WHAT THIS TASK INVOLVES:
Copy all the records word for word, apart from any pictures.

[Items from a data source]
####

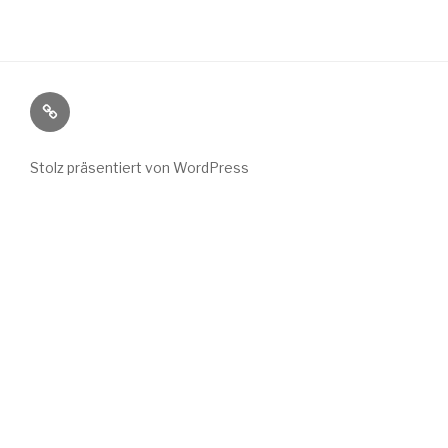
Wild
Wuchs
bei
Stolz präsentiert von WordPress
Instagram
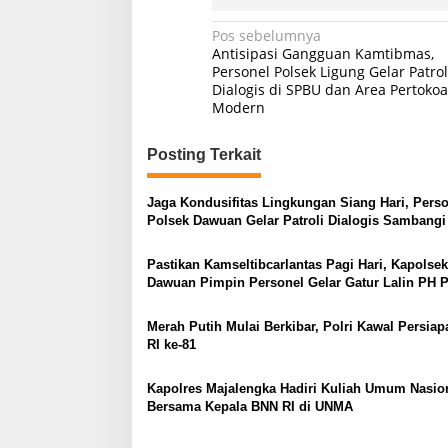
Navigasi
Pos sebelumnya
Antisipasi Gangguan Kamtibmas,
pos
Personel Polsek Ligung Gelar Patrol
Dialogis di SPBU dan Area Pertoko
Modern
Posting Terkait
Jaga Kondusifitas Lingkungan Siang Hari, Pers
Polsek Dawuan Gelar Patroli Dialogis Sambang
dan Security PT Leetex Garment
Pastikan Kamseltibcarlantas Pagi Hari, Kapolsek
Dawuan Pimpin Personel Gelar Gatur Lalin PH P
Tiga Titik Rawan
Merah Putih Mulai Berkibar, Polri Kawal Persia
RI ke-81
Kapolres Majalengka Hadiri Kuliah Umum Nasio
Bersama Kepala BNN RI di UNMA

####

TASK ANSWER:
Wild
Wuchs
bei
Stolz präsentiert von WordPress
Instagram
Navigasi
Pos sebelumnya
Antisipasi Gangguan Kamtibmas,
pos
Personel Polsek Ligung Gelar Patrol
Dialogis di SPBU dan Area Pertoko
Modern
Posting Terkait
Jaga Kondusifitas Lingkungan Siang Hari, Pers
Polsek Dawuan Gelar Patroli Dialogis Sambang
dan Security PT Leetex Garment
Pastikan Kamseltibcarlantas Pagi Hari, Kapolsek
Dawuan Pimpin Personel Gelar Gatur Lalin PH P
Tiga Titik Rawan
Merah Putih Mulai Berkibar, Polri Kawal Persia
RI ke-81
Kapolres Majalengka Hadiri Kuliah Umum Nasio
Bersama Kepala BNN RI di UNMA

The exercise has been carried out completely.